Extracted page text data
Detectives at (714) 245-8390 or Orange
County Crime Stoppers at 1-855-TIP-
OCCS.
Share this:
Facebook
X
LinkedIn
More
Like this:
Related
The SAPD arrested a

**Problem to work on**
This calls for repeating all of the records, character for character.

**Exercise response**
Detectives at (714) 245-8390 or Orange
County Crime Stoppers at 1-855-TIP-
OCCS.
Share this:
Facebook
X
LinkedIn
More
Like this:
Related
The SAPD arrested a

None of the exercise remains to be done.